British College of Osteopathic Medicine, Lief House, 120-122 Finchely Road, London NW5 5HR, UK

Received 8 February 2010; Accepted 23 April 2010

Academic Editor: Diana Paleacu

Copyright © 2010 S. C. Dyall. This is an open access article distributed under the Creative Commons Attribution License, which permits unrestricted use, distribution, and reproduction in any medium, provided the original work is properly cited.

Abstract

Alzheimer's disease is the most common form of dementia in the elderly and is a progressive neurodegenerative disorder characterised by a decline in cognitive function and also profound alterations in mood and behaviour.
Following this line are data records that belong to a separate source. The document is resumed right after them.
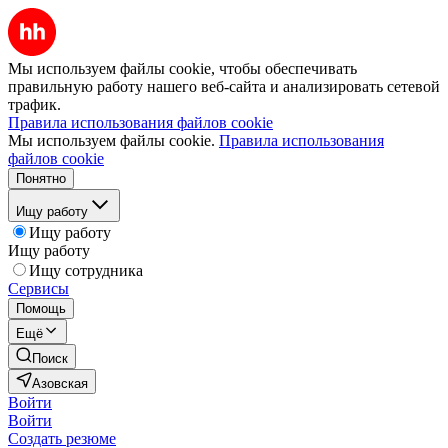
Мы используем файлы cookie, чтобы обеспечивать
правильную работу нашего веб-сайта и анализировать сетевой
трафик.
Правила использования файлов cookie
Мы используем файлы cookie.
Правила использования
файлов cookie
Понятно
Ищу работу
Ищу работу
Ищу работу
Ищу сотрудника
Сервисы
Помощь
Ещё
Поиск
Азовская
Войти
Войти
Создать резюме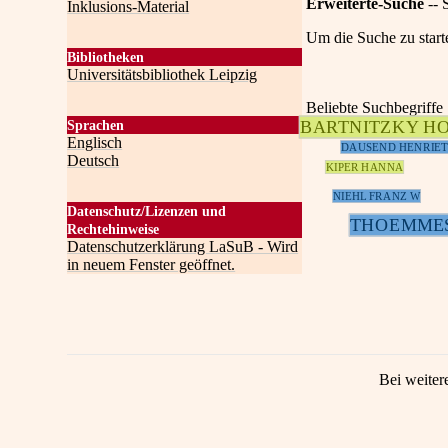
Erweiterte-Suche
-- 
Inklusions-Material
Um die Suche zu start
Bibliotheken
Universitätsbibliothek Leipzig
Beliebte Suchbegriffe
BARTNITZKY H
Sprachen
Englisch
DAUSEND HENRIET
Deutsch
KIPER HANNA
NIEHL FRANZ W
Datenschutz/Lizenzen und
THOEMME
Rechtehinweise
Datenschutzerklärung LaSuB - Wird
in neuem Fenster geöffnet.
Bei weiter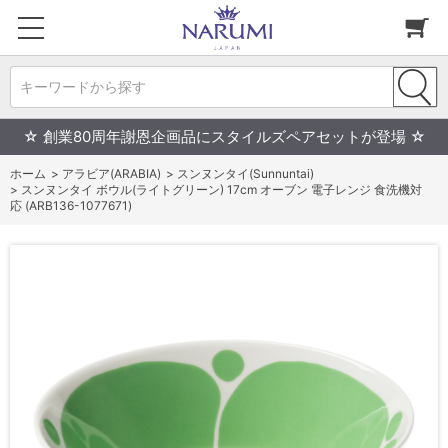
キーワードから探す
☆ 創業80周年謝恩企画品にスタイルズペアセットが登場 ☆
ホーム
>
アラビア(ARABIA)
>
スンヌンタイ(Sunnuntai)
>
スンヌンタイ ボウル(ライトグリーン) 17cm オーブン 電子レンジ 食洗機対
応 (ARB136-1077671)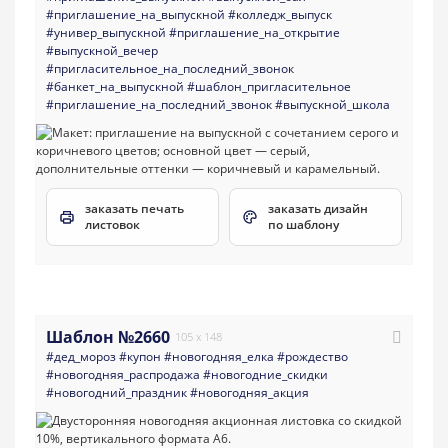
#приглашение_на_выпускной
#колледж_выпуск
#универ_выпускной
#приглашение_на_открытие
#выпускной_вечер
#пригласительное_на_последний_звонок
#банкет_на_выпускной
#шаблон_пригласительное
#приглашение_на_последний_звонок
#выпускной_школа
заказать печать
заказать дизайн
листовок
по шаблону
Шаблон №2660
105 x 148
#дед_мороз
#купон
#новогодняя_елка
#рождество
#новогодняя_распродажа
#новогодние_скидки
#новогодний_праздник
#новогодняя_акция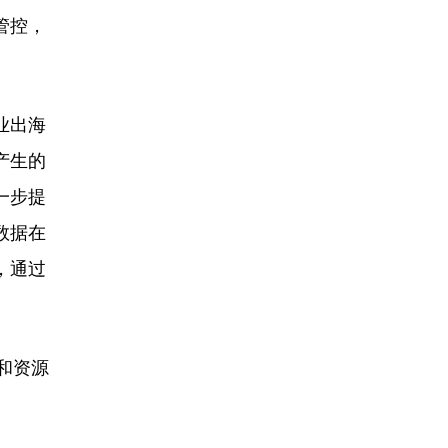
管控，
业出海
产生的
一步提
数据在
，通过
和资源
The pathology of the disease is characterised by the presence of extracellular amyloid peptide deposits and intracellular neurofibrillary tangles in the brain. Although many hypotheses have been put forward for the aetiology of the disease, increased inflammation and oxidative stress appear key to be features contributing to the pathology. The omega-3 polyunsaturated fats, eicosapentaenoic acid (EPA), and docosahexaenoic acid (DHA) have well-characterised effects on inflammation and may have neuroprotective effects in a number of neurodegenerative conditions including Alzheimer's disease. The aims of this paper are to review the neuroprotective effects of EPA and DHA in Alzheimer's disease, with special emphasis on their role in modulating oxidative stress and inflammation and also examine their potential as therapeutic agents.